If we're counting lives, then you are my seventh, and if that isn't a lucky number, I don't know what is.

"Yes," she says desperately.


But she is not.

And she's quaking at the knees as she stands before the minister, Bradley beaming at her side. In the pews behind them, a depraved pantomime plays out among their guests: one half the masked players and the other the oblivious spectators, channeling misguided approval through benign expressions of joy. There is not an ounce of truth in this room, she realizes, and she is about to pledge her troth to either the deceivers or the deceived.

Which, though, is Bradley? And which is she?

All at once, she breaks out in cold sweat. She cannot be here. She must not be here. This is wrong. She feels faint, but she forces herself to keep standing, to continue smiling.

So that no one will guess that inside, she's begging: Please, let this stop. I can't do this. I can't -

The stained glass window shatters with a crash -

- and the sound of wings flapping, a hurricane that rains down rainbow shards, prism sprinkles upon a doomed celebration.

Her heart's in her throat. She doesn't dare look up. She's so relieved, and so mortified that she feels sick. Someone had heard her pray. Someone agrees with her that this was a mistake, that Bradley was a mistake, as were all the others who came before him.

But everyone is gasping now, whimpering and indulging in histrionics as they gaze upward. If she is the only one who doesn't, everyone would know.

So she does.

He is floating down to her, and he's a beautiful sight, though not only because he is immortal and crafted like a sculpture.

He is here. He knew. He came, as he always has. And he has eyes for only her, and a smile that she fights with all her might not to mirror, because she has no business to be glad to see him, today of all days.

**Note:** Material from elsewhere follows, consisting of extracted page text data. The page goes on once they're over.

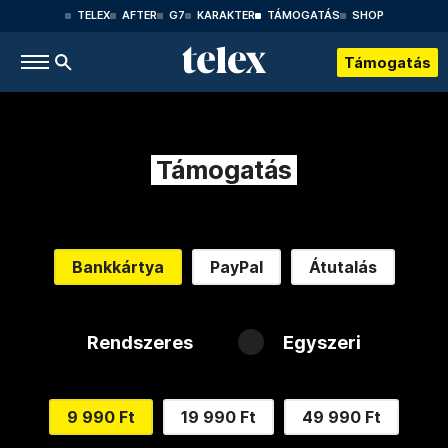
TELEX
AFTER
G7
KARAKTER
TÁMOGATÁS
SHOP
Támogatás
Támogatás
Bankkártya
PayPal
Átutalás
Rendszeres
Egyszeri
9 990 Ft
19 990 Ft
49 990 Ft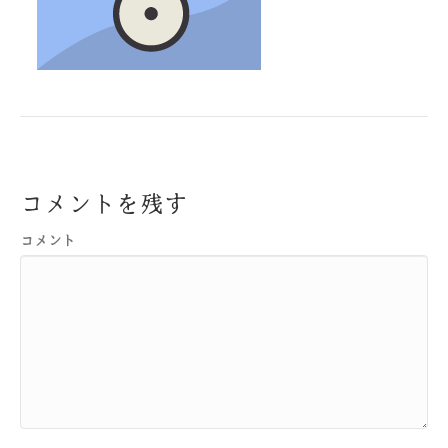
コメントを残す
コメント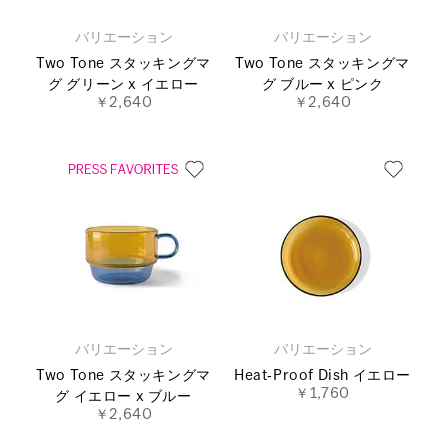
バリエーション
バリエーション
Two Tone スタッキングマ
Two Tone スタッキングマ
グ グリーン x イエロー
グ ブルー x ピンク
￥2,640
￥2,640
バリエーション
バリエーション
Two Tone スタッキングマ
Heat‐Proof Dish イエロー
￥1,760
グ イエロー x ブルー
￥2,640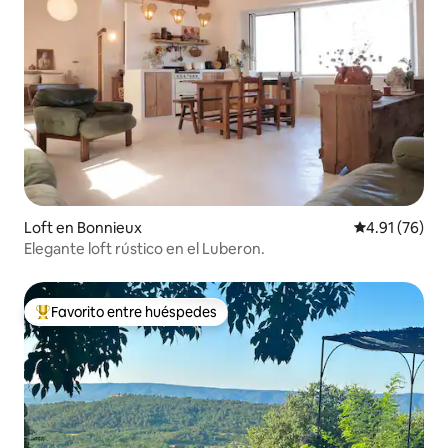
Loft en Bonnieux
Calificación 
4.91 (76)
Elegante loft rústico en el Luberon.
Favorito entre huéspedes
De los mejores en Favorito entre huéspedes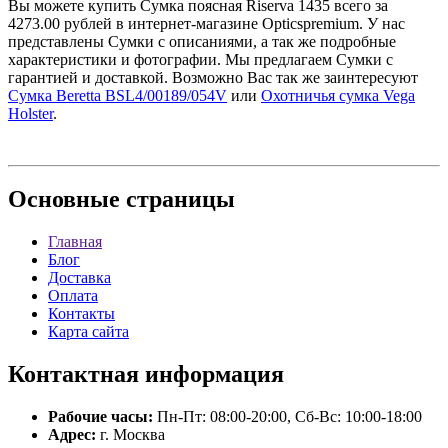
Вы можете купить Сумка поясная Riserva 1435 всего за
4273.00 рублей в интернет-магазине Opticspremium. У нас
представлены Сумки с описаниями, а так же подробные
характеристики и фотографии. Мы предлагаем Сумки с
гарантией и доставкой. Возможно Вас так же заинтересуют
Сумка Beretta BSL4/00189/054V
или
Охотничья сумка Vega
Holster
.
Основные
страницы
Главная
Блог
Доставка
Оплата
Контакты
Карта сайта
Контактная
информация
Рабочие часы:
Пн-Пт: 08:00-20:00, Сб-Вс: 10:00-18:00
Адрес:
г. Москва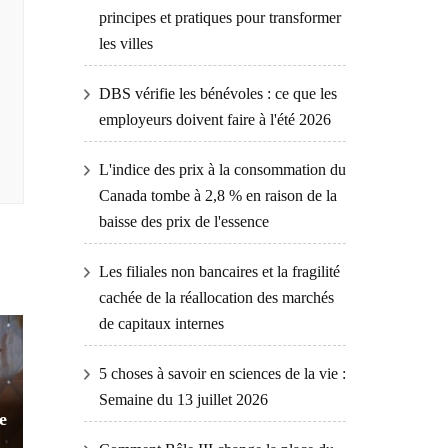
principes et pratiques pour transformer
les villes
DBS vérifie les bénévoles : ce que les
employeurs doivent faire à l'été 2026
L'indice des prix à la consommation du
Canada tombe à 2,8 % en raison de la
baisse des prix de l'essence
Les filiales non bancaires et la fragilité
cachée de la réallocation des marchés
de capitaux internes
5 choses à savoir en sciences de la vie :
Semaine du 13 juillet 2026
e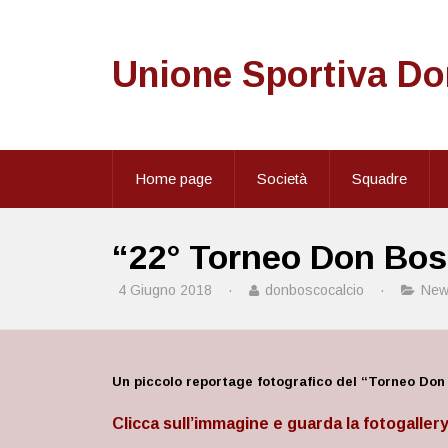
Unione Sportiva D
Home page
Società
Squadre
“22° Torneo Don Bosc
4 Giugno 2018
·
donboscocalcio
·
New
Un piccolo reportage fotografico del “Torneo Don
Clicca sull’immagine e guarda la fotogaller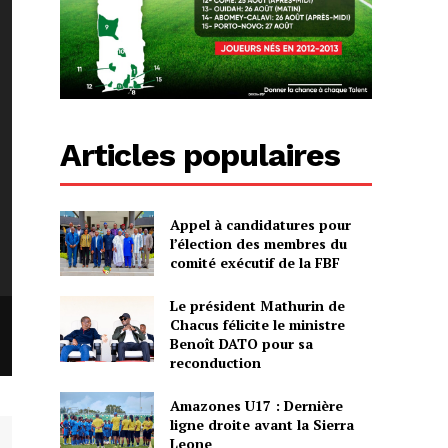
Articles populaires
Appel à candidatures pour
l’élection des membres du
comité exécutif de la FBF
Le président Mathurin de
Chacus félicite le ministre
Benoît DATO pour sa
reconduction
Amazones U17 : Dernière
ligne droite avant la Sierra
Leone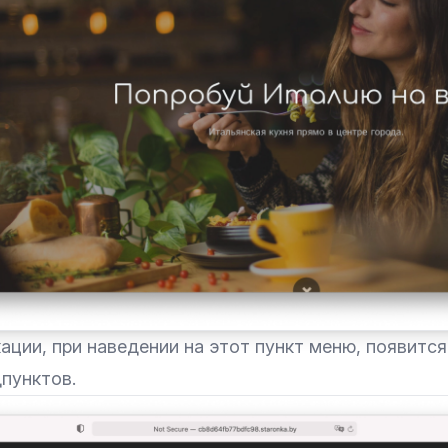
ации, при наведении на этот пункт меню, появится
пунктов.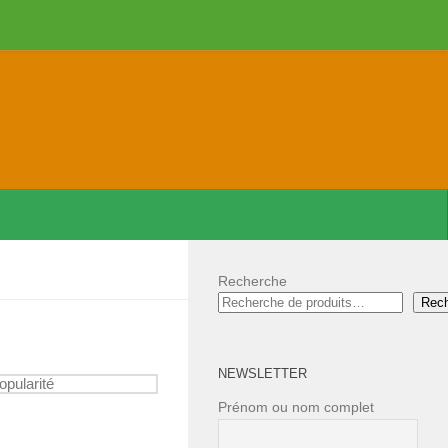
Recherche
Rec
NEWSLETTER
Prénom ou nom complet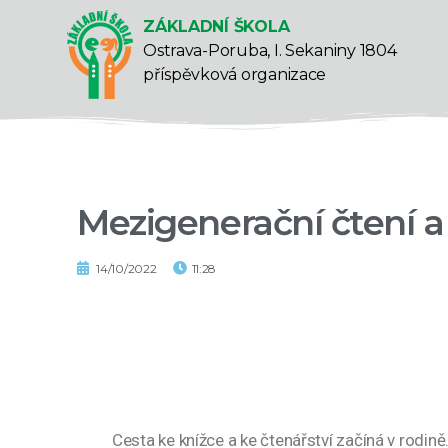
ZÁKLADNÍ ŠKOLA
Ostrava-Poruba, I. Sekaniny 1804
příspěvková organizace
Mezigenerační čtení a 
14/10/2022
11:28
Cesta ke knížce a ke čtenářství začíná v rodin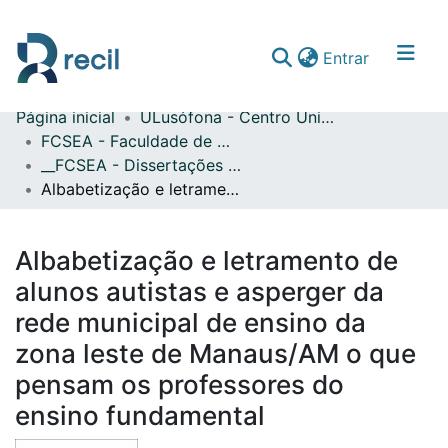
(current)
Entrar
Página inicial
ULusófona - Centro Universitário de Lisboa
Comunidades & Coleções
FCSEA - Faculdade de Ciências Sociais, Educação e Administração
__FCSEA - Dissertações de Mestrado
Percorrer repositório
Albabetização e letramento de alunos autistas e asperger da rede municipal de ensino da zona leste de Manaus/AM o que pensam os professores do ensino fundamental
Estatísticas
Albabetização e letramento de
alunos autistas e asperger da
rede municipal de ensino da
zona leste de Manaus/AM o que
pensam os professores do
ensino fundamental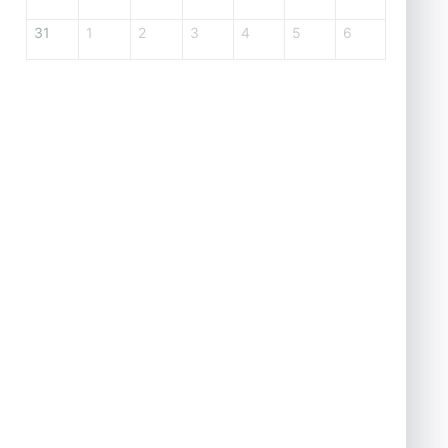
31
1
2
3
4
5
6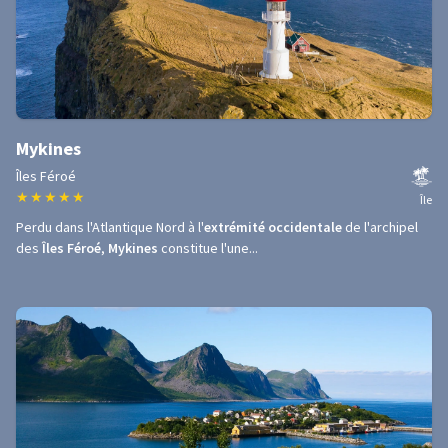
Mykines
Îles Féroé
★
★
★
★
★
Île
Perdu dans l'Atlantique Nord à l'
extrémité occidentale
de l'archipel
des
Îles Féroé
,
Mykines
constitue l'une...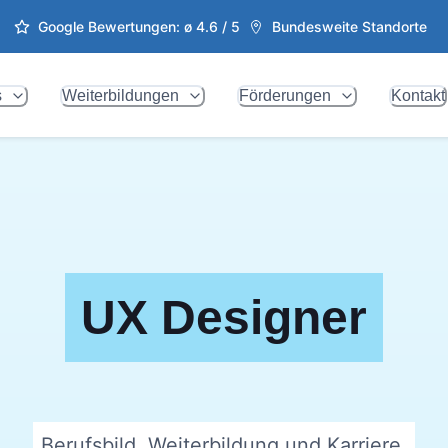
Google Bewertungen: ø
4.6
/ 5
Bundesweite Standorte
s
Weiterbildungen
Förderungen
Kontakt
UX Designer
Berufsbild, Weiterbildung und Karriere.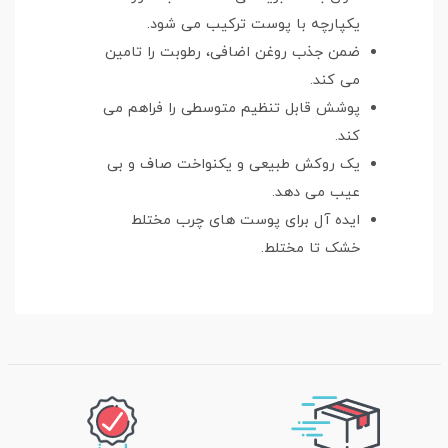
یکپارچه با پوست ترکیب می شود.
ضمن جذب روغن اضافی، رطوبت را تامین
می کند.
پوشش قابل تنظیم متوسطی را فراهم می
کند.
یک روکش طبیعی و یکنواخت صاف و بی
عیب می دهد.
ایده آل برای پوست های چرب مختلط
خشک تا مختلط.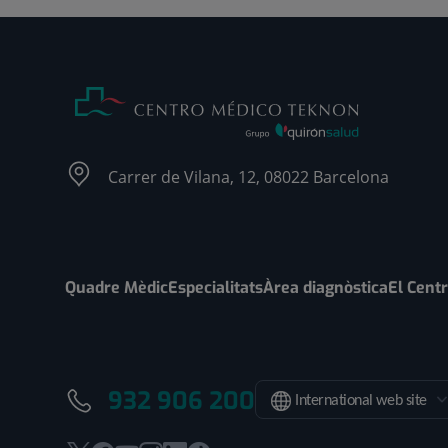
Carrer de Vilana, 12, 08022 Barcelona
Quadre Mèdic
Especialitats
Àrea diagnòstica
El Cent
932 906 200
International web site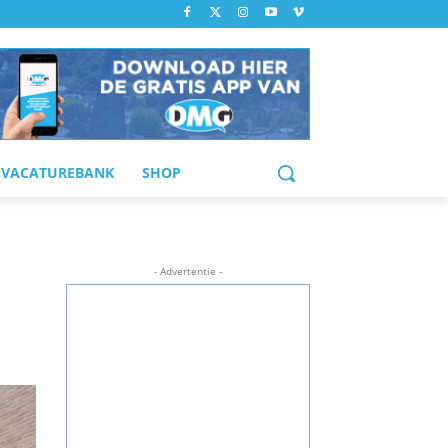
VACATUREBANK
SHOP
- Advertentie -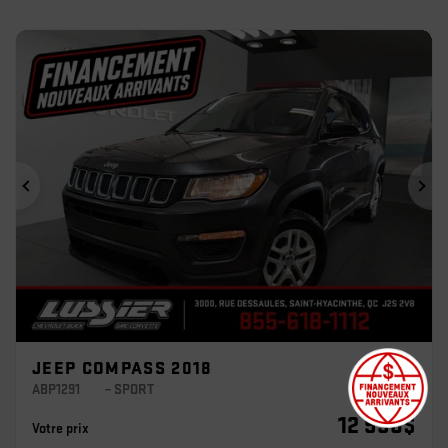
Précédent
Sui
JEEP COMPASS 2018
ABP1291
– SPORT
12 998
$
Votre prix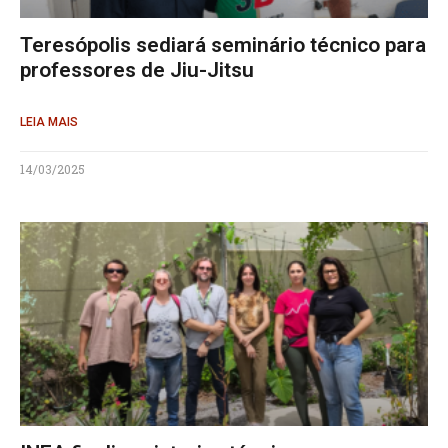
Teresópolis sediará seminário técnico para
professores de Jiu-Jitsu
LEIA MAIS
14/03/2025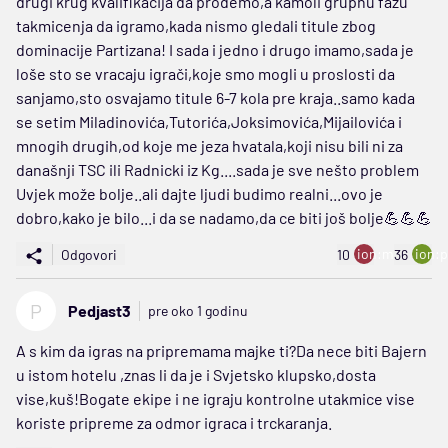
drugi krug kvalifikacija da prođemo,a kamoli grupnu fazu
takmicenja da igramo,kada nismo gledali titule zbog
dominacije Partizana! I sada i jedno i drugo imamo,sada je
loše sto se vracaju igrači,koje smo mogli u proslosti da
sanjamo,sto osvajamo titule 6-7 kola pre kraja..samo kada
se setim Miladinovića,Tutorića,Joksimovića,Mijailovića i
mnogih drugih,od koje me jeza hvatala,koji nisu bili ni za
današnji TSC ili Radnicki iz Kg....sada je sve nešto problem
Uvjek može bolje..ali dajte ljudi budimo realni...ovo je
dobro,kako je bilo...i da se nadamo,da ce biti još bolje💪💪💪
ion:minus
ion:p
Odgovori
10
36
P
Pedjast3
pre oko 1 godinu
A s kim da igras na pripremama majke ti?Da nece biti Bajern
u istom hotelu ,znas li da je i Svjetsko klupsko,dosta
vise,kuš!Bogate ekipe i ne igraju kontrolne utakmice vise
koriste pripreme za odmor igraca i trckaranja.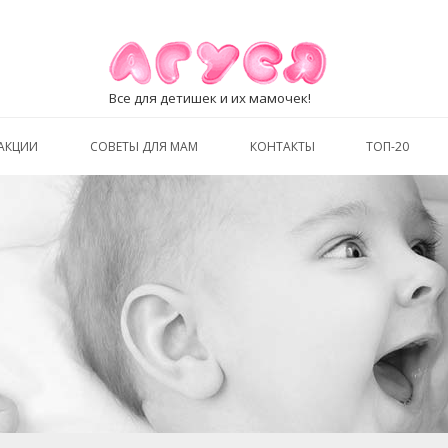
Все для детишек и их мамочек!
АКЦИИ
СОВЕТЫ ДЛЯ МАМ
КОНТАКТЫ
ТОП-20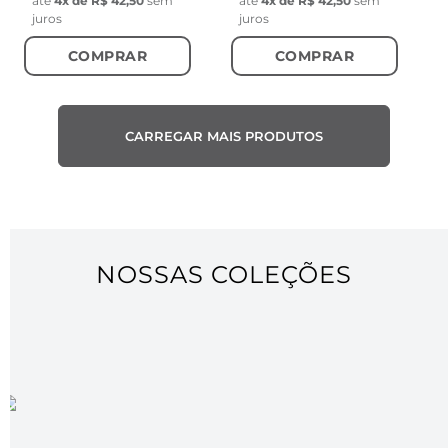
até
4
x de
R$ 42,50
sem
até
4
x de
R$ 42,50
sem
juros
juros
COMPRAR
COMPRAR
NOSSAS COLEÇÕES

Then he speaks and, against her will, her lips curve.

"Hello, Stinky."


A/N: This is another story that's been sitting on my computer for who knows how long. I think everyone in this fandom has either written or wanted to write about what happened between the epilogues. My other story Twenty-Nine was one (flippant) take on that. But I was also desperate to write a somewhat serious version, and specifically explore the idea of Sabrina's quest for Normal that'd led her to pick Bradley and stay with him all the way to the altar. What would make a person do that? After all, Sabrina doesn't always make perfect choices but she isn't cruel or selfish. So maybe Bradley wasn't Sabrina's only attempt at Being Normal; maybe she'd had to filter through others before arriving at the (mistaken) epiphany that Normal was better than Magical, and therefore for keeps.

Then there was Puck, staying away for 5 years for no reason other than he fell off the face of the earth. I wasn't sure about that, either. There must have been actual history, possibly painful, and definitely messy.

And finally, how does Sabrina lose Bradley, whom she surely did love in some misdirected way, and eventually end up with Puck, thus fulfilling a somewhat demented prophecy, while still being okay with her control issues? So many loose ends, and so many possible explanations. This story is just one of them. I hope you like it.